Lorsqu’il survient sur une
cicatrice utérine, il peut réaliser une rupture utérine silencieuse et
les villosités placentaires peuvent s’étendre au pelvis (vessie, Retzius, épiploon, mésentère, vaisseaux iliaques).
La rareté de ce type de complication est rapportée par Lymperopoulou qui, à l’occasion de sa revue de la littérature, ne
retrouve que 18 cas publiés jusqu’en 1993.
Dans les 20
observations analysées, les tableaux cliniques sont, avant tout, ceux
d’une hémorragie de la délivrance massive avec artères et veines
largement ouvertes.
La totalité des cas rapportés a nécessité une
hystérectomie d’hémostase, les ligatures des vaisseaux étant
inefficaces.
Sur les 20 patientes, six ont présenté une CIVD et deux
sont décédées.
Dans tous les cas, un geste vésical a été nécessaire,
en raison des lésions pré- ou peropératoires lors du décollement
vésical.
Il faut évoquer ce diagnostic devant toute insertion basse du
placenta chez une femme ayant un antécédent de césarienne, la
situation étant beaucoup plus délicate lorsque la découverte en est
faite en peropératoire.
Cliniquement, le placenta percreta se caractérise par des signes peu
spécifiques :
– les antécédents : le terrain est celui d’une multipare ayant eu
plusieurs césariennes ;
– des métrorragies fréquentes ;
– des douleurs pelviennes basses, rares ;
– des signes urinaires dont une hématurie souvent macroscopique
(mais qui peut être microscopique), des dysuries et des pollakiuries.
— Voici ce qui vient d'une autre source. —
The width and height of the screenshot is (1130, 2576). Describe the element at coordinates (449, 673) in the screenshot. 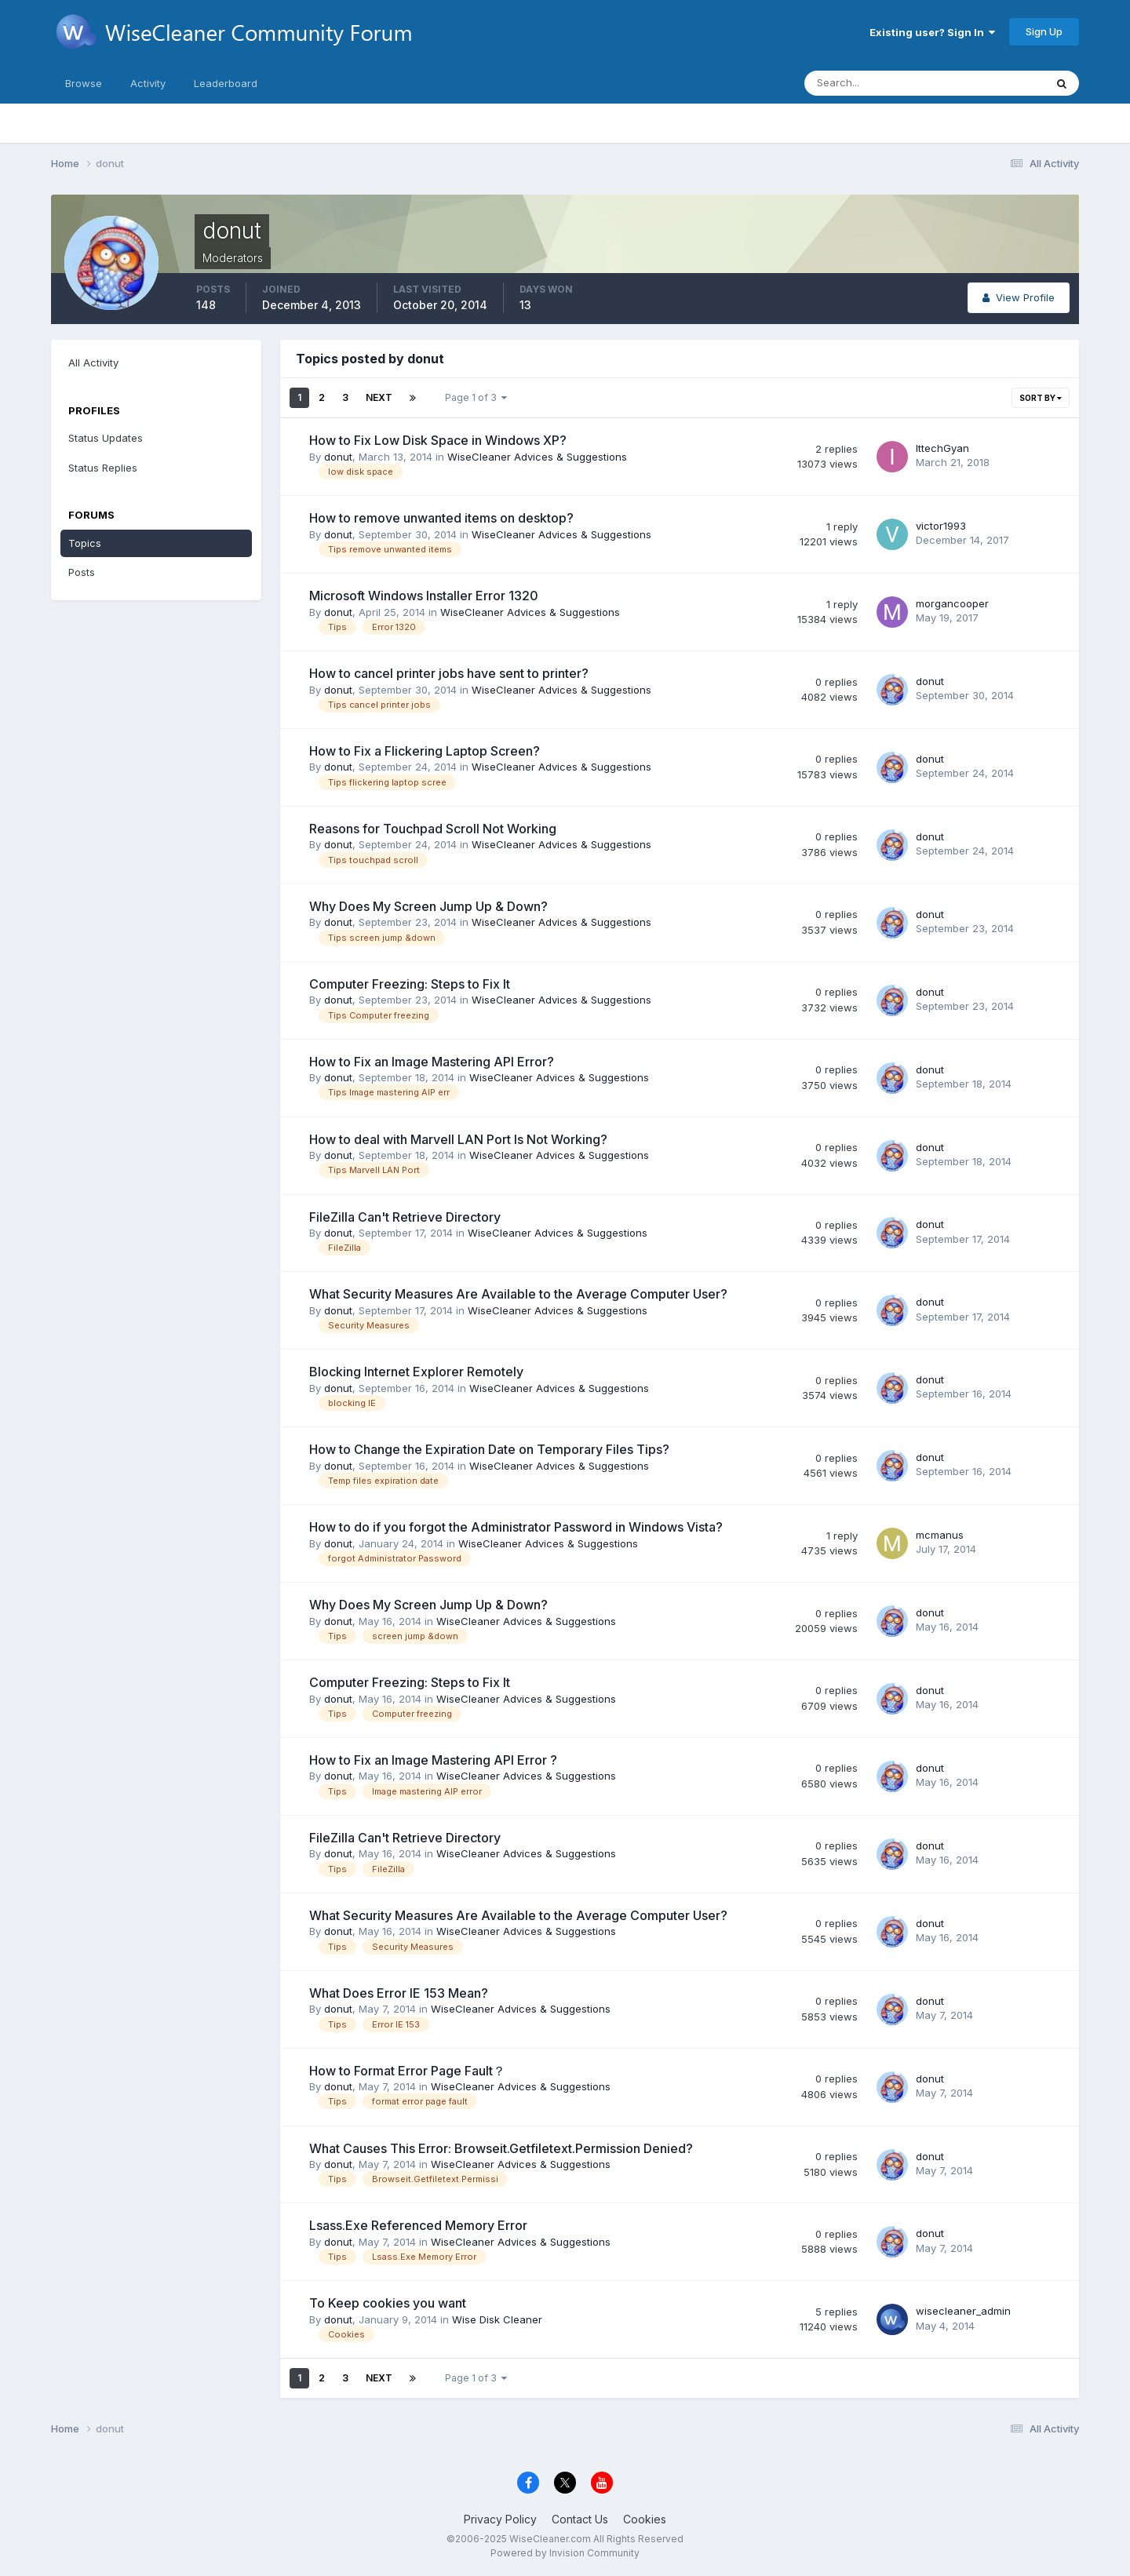

I see `How to cancel printer jobs have sent to printer?` at that location.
L’examen complémentaire de première intention est l’échographie
pelvienne endovaginale avec doppler couleur.
Elle recherche un
amincissement ou une interruption de l’interface hyperéchogène
entre la séreuse utérine et la vessie, ainsi que la présence de masses
exophytiques vascularisées traversant le myomètre ; les examens à
réaliser en complément de bilan sont l’IRM et la cystoscopie.
Le
diagnostic préopératoire permet de prévoir une transfusion, de
prévenir la patiente du risque d’hystérectomie et d’organiser une
éventuelle embolisation, qui n’évite pas toujours l’hystérectomie.
3- Rupture utérine en cours de grossesse :
La rupture spontanée au premier trimestre a été exceptionnellement
décrite après césarienne corporéale, et elle est surtout rapportée
après résection de la portion interstitielle de la trompe.
L’insertion
du placenta sur l’aire de la cicatrice représente un facteur de risque
supplémentaire.
La rupture au deuxième trimestre est également exceptionnelle et
plus souvent décrite pour des utérus malformés que cicatriciels.
Au troisième trimestre, ce sont surtout des cicatrices corporéales qui
se rompent.
Il s’agit en général d’un tableau de choc hémorragique à début
brutal, nécessitant une intervention chirurgicale d’urgence.
Accouchement de l’utérus unicicatriciel :
A -
DÉCISION DE PRINCIPE
:
1- Éléments de la décision :
La décision va reposer sur les arguments médicaux du praticien et
les arguments personnels de la patiente.
Afin d’orienter son choix, le praticien doit mettre en balance les
bénéfices et les risques de la césarienne prophylactique et ceux de la
tentative de voie basse, cette dernière réunissant à la fois la voie
basse (spontanée ou instrumentale) et la césarienne en cours de
travail.
En effet, le choix de départ se fait entre deux options : entre césarienne prophylactique ou épreuve utérine et non entre voie
basse et césarienne, l’issue de l’épreuve étant, par définition,
inconnue.
Certains éléments vont permettre au praticien de proposer à la
patiente le mode d’accouchement paraissant le plus sûr dans son
cas personnel.
Certains orientent d’emblée vers une tentative de voie basse.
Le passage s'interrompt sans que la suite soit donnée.